Founded in 1943, IRA Green Inc. (IGI), headquartered in Providence, RI, USA, is a full-service manufacturer and distributor of nearly 40,000 unique uniform items and accoutrements that are earned and proudly displayed by military personnel worldwide.
IGI’s tool shop is focused on manufacturing coining and blanking dies. They also produce small fixtures for welding and polishing made in Delrin, metal or wood.
With high demand for IGI products, new fixtures are required every day. However, each job had to wait in a queue for several days before it could begin, resulting in bottlenecks and lead times of several days to weeks, from job request to fixture delivery. Moreover, each fixture required 8 hours of CNC programming and setup of pockets, or contour electrodes for tool steel and wire EDM flat pockets. IGI spent $300 for every fixture.

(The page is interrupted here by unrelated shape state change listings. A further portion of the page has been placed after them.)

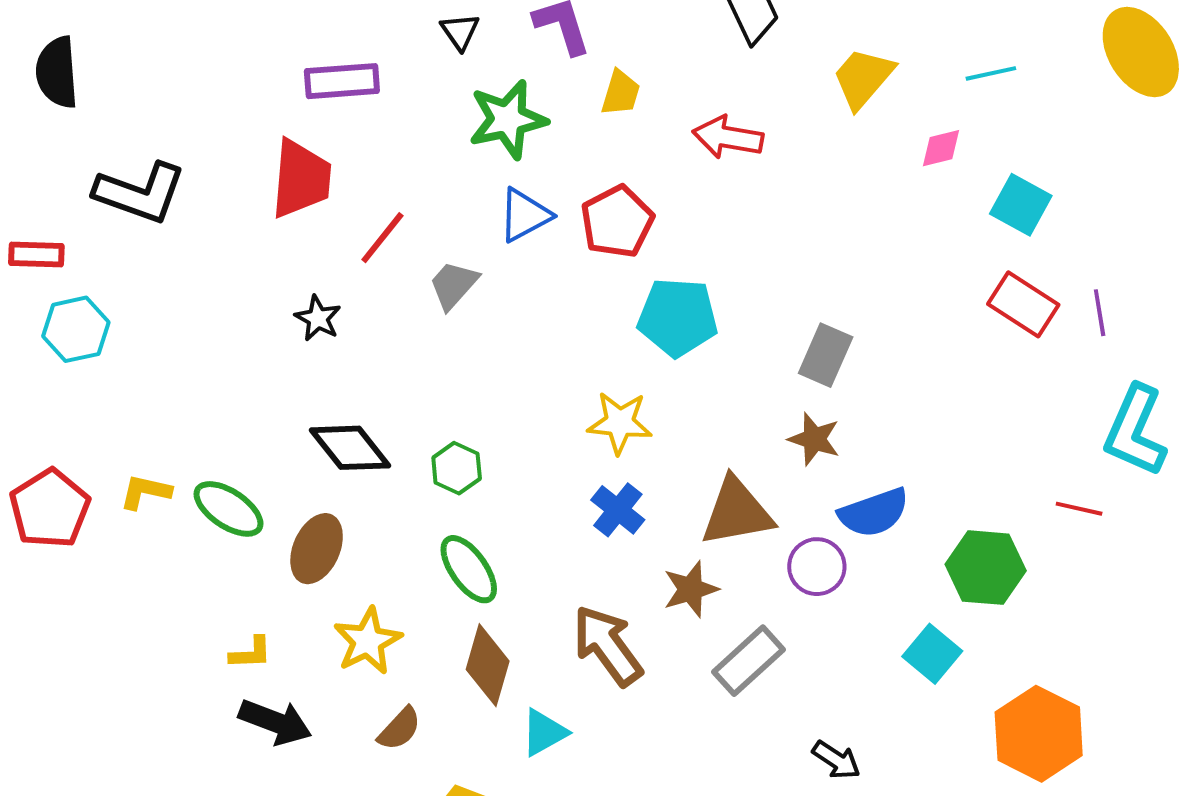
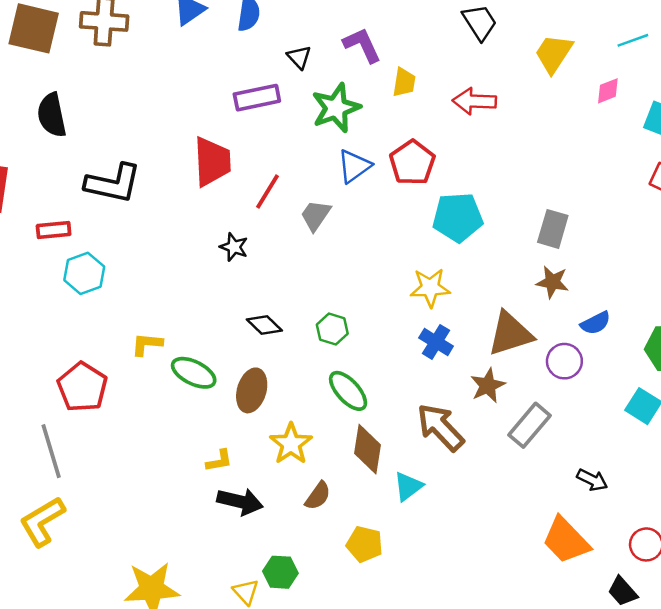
purple rectangle: (342, 81) -> (257, 98), moved
black diamond: (350, 448) -> (264, 325), size x0.7
yellow L-shape: (145, 492) -> (147, 344), moved
blue semicircle: (874, 513) -> (596, 323), size x0.7

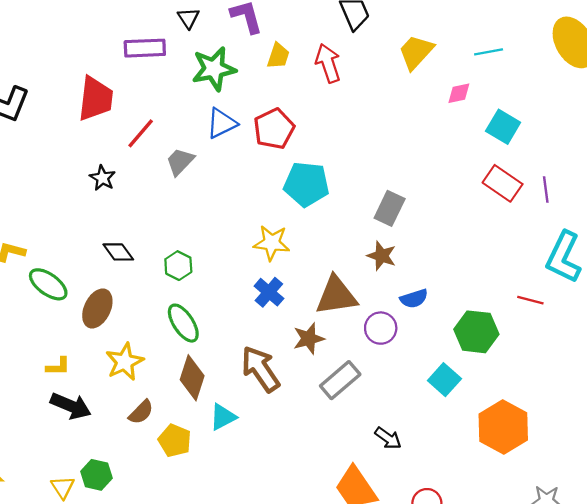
red arrow: (474, 101) -> (328, 63), moved, turned 60
yellow pentagon: (365, 544) -> (175, 441), moved

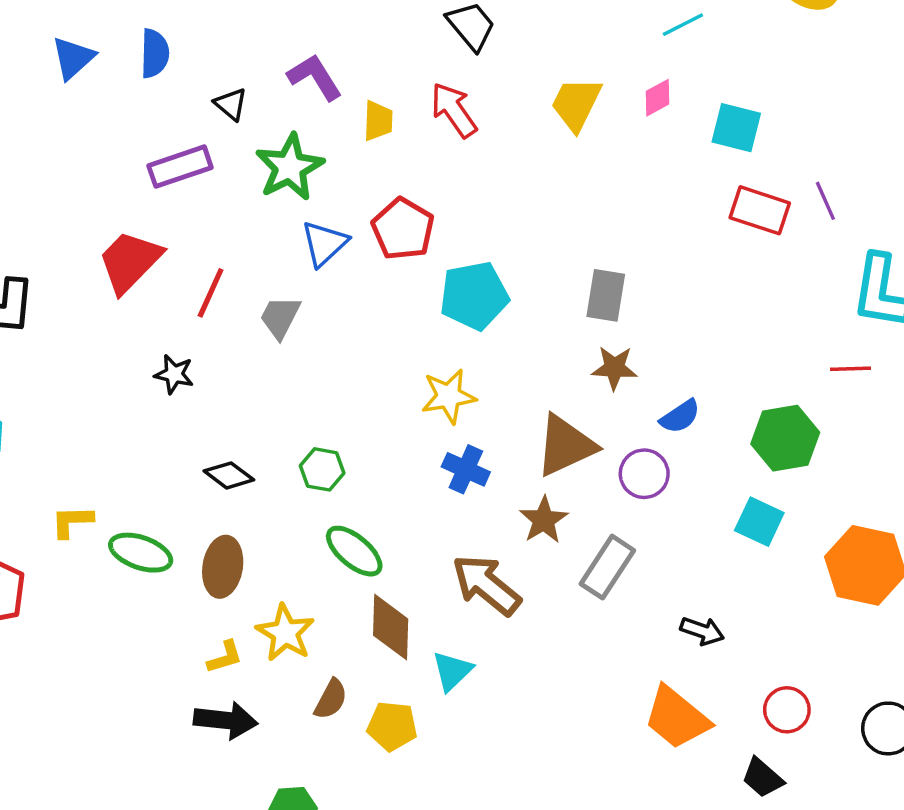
yellow trapezoid: (416, 52) -> (576, 104), moved
red trapezoid: (95, 99) -> (130, 262), turned -126
yellow L-shape: (58, 366) -> (225, 657), moved

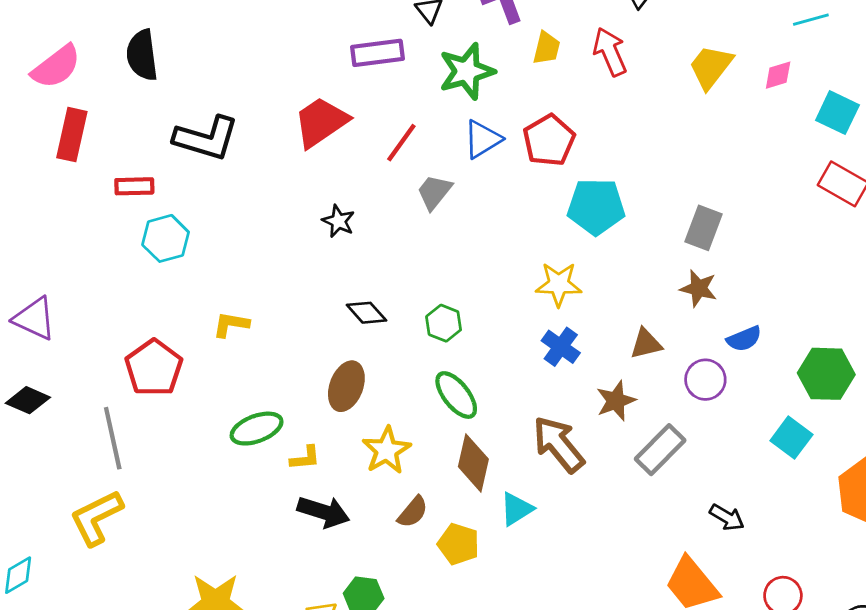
red line: (211, 293) -> (401, 143), moved
brown triangle: (566, 446) -> (646, 344), size x0.6
green ellipse: (141, 553) -> (257, 429), moved, turned -51
yellow L-shape: (225, 657) -> (305, 458), moved

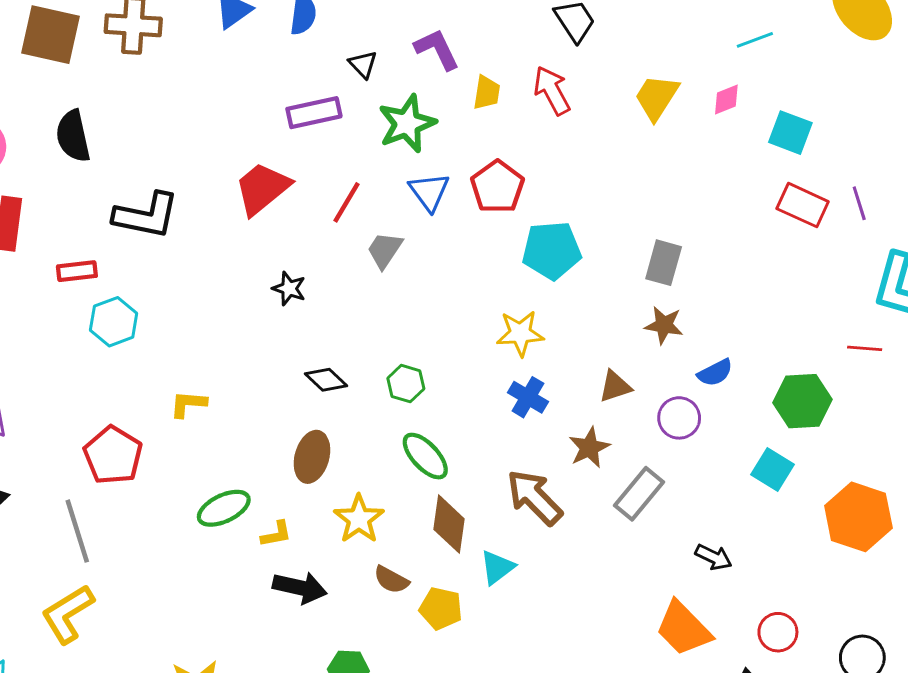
blue triangle: (482, 139) -> (429, 192), turned -30
brown semicircle: (413, 512) -> (391, 580), turned 84

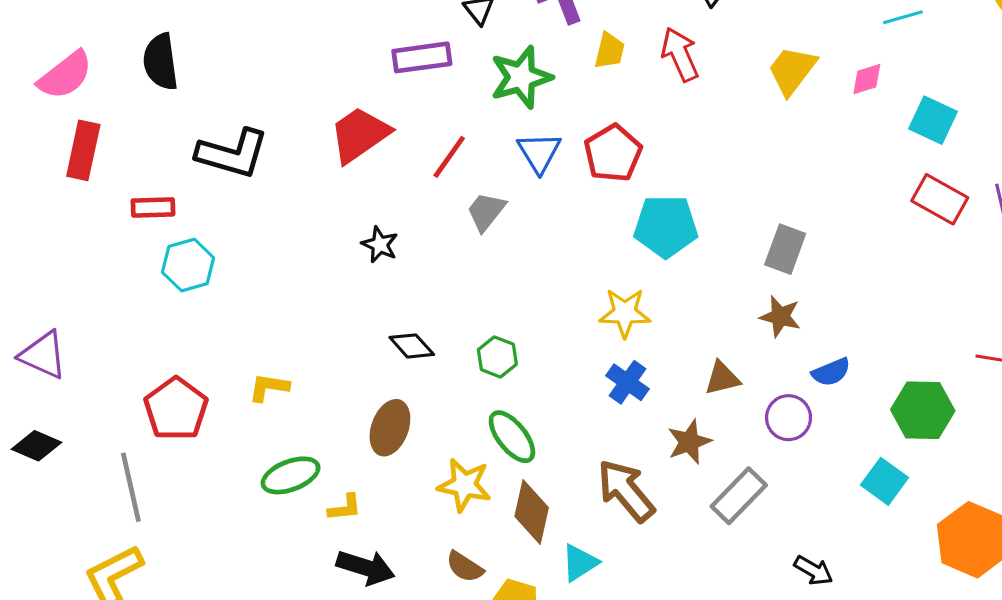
yellow L-shape: (188, 404) -> (269, 387), moved
yellow star: (359, 519) -> (464, 485), moved, turned -30

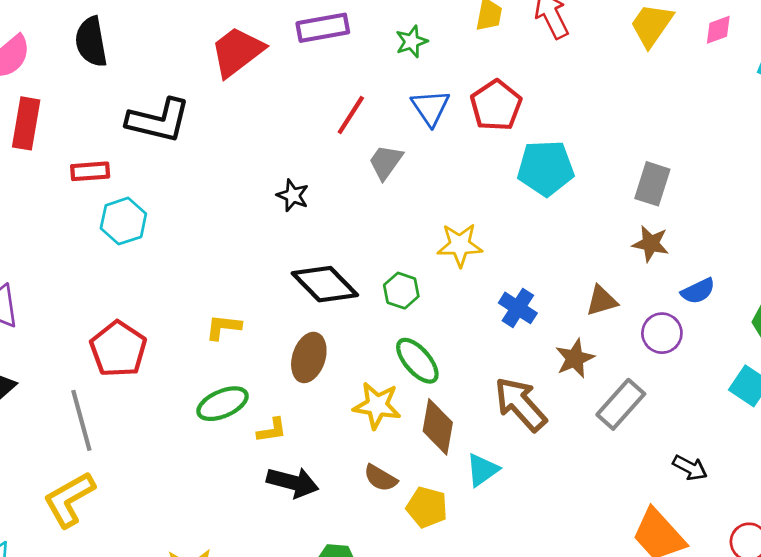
green star: (521, 77) -> (412, 42), size x0.6
red trapezoid: (360, 135) -> (237, 52), moved
yellow star: (625, 313) -> (460, 245), moved
black diamond: (412, 346) -> (325, 284), size x1.6
yellow L-shape: (269, 387) -> (223, 327), moved

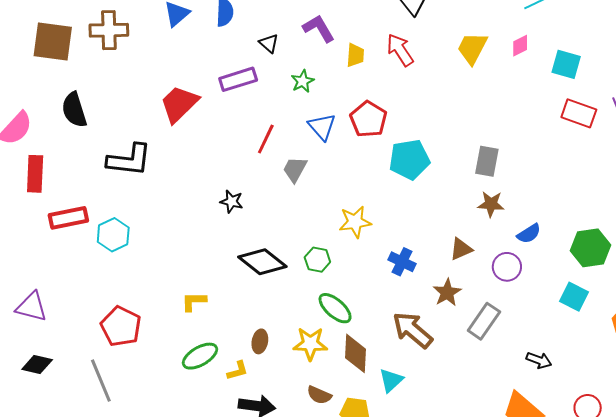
red rectangle: (90, 171) -> (68, 218), moved, size x1.4
brown ellipse: (309, 357) -> (260, 341), moved, size x0.7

IGI’s Manufacturing Manager, Bill Yehle, justified that fixturing with RIZE 3D printed parts instead of tool room sawed and wired EDM and CAM of fixture nests would reduce the tool room backlog, while maintaining headcount. He proposed that manufacturing fixtures with a RIZE™ 3D printer would enable IGI to place the fixture work in the fast-response CAD group instead of the overburdened tool room.
“Implementing RIZE 3D printing as part of a strategic process shift has completely transformed our production process,” said Bill. It has added tool room skills to higher skilled CAM and machine building tasks, so fixture design can be accomplished at the time of product design to parallel-path the design/manufacturing development process.
Prior to using RIZE, machine operators clamped the piece down on the machine, which required considerable trial and error to get the placement right. They also tried melting the mold into nylon to hold it in place, but this also required a time-consuming process of trial and error – “turning and burning,” as Bill calls it, and did not meet IGI’s accuracy requirements.
Precision is critical. The RIZE manufactured fixtures hold the piece while it is being nailed in the welder. The 3D printed fixtures ensure the precision and accuracy of the nail placement. This speeds the process because it eliminates the need for repeated manual adjustment of the fixtures. It also saves time from machine operators placing one nail at a time using traditional machining. Using RIZE fixtures, IGI has been able to standardize the center of the fixture for nailing the piece without requiring adjustment.
Since implementing RIZE 3D printing less than a year ago, IGI’s design team has printed approximately 300 fixtures. They use their RIZE™ ONE 3D printer every day to reliably manufacture fixtures in 50 minutes at a cost of $2.00 per part. This enables IGI’s design team to produce 7 different versions of fixtures per day that can be used for welding and polishing. Using RIZE, IGI is able to standardize the molds and the nails, resulting in faster setup and changeover, repeatability and increased accuracy. Said Bill, “We have realized an 80% time savings in setup and changeover alone using RIZE and virtually eliminated errors.”
Further, RIZE’s unique ink marking capability enables IGI’s designers to print work order numbers, line numbers and pictures of the piece on the fixtures for identification and instruction for part use and storage. These markings also serve as three points of verification for machine operators to prevent errors.
When IGI plans to fabricate steel fixtures to sustain heavier loads, they use their RIZE ONE 3D printer to print functional prototypes for steel molds. They iterate the prototypes until they get it right and then they turn to the tool room for final steel fixture manufacturing. Previously, they iterated fixture designs 2 to 3 times in steel at a cost of $300 and lead times of 2 days per iteration. RIZE enables IGI to produce 7 prototypes per day at $2 each.
IGI continually evolves their use of RIZE ONE for fabricating fixtures. They regularly iterate their fixtures to enable easier removal of the molds from nail and welding machines and to further enhance the standardization and repeatability of the production process for increased speed and accuracy.
Some of these enhancements include printing fixtures within fixtures – the base fixture is a standard size while the fixture insert is customized for the piece, threading the molds for screws and printing spacers that enable selected molds to fit securely on certain machines.
IGI is also considering using RIZE to manufacture service and spare parts on-demand for their machinery to reduce the time and cost of sourcing and ordering machined parts, especially when parts are obsolete or suppliers have gone out of business.
“The process we are using with RIZE gives us a unique competitive advantage,” said Bill. “And we are looking to expand the use of RIZE technology to applications in other areas of the company.”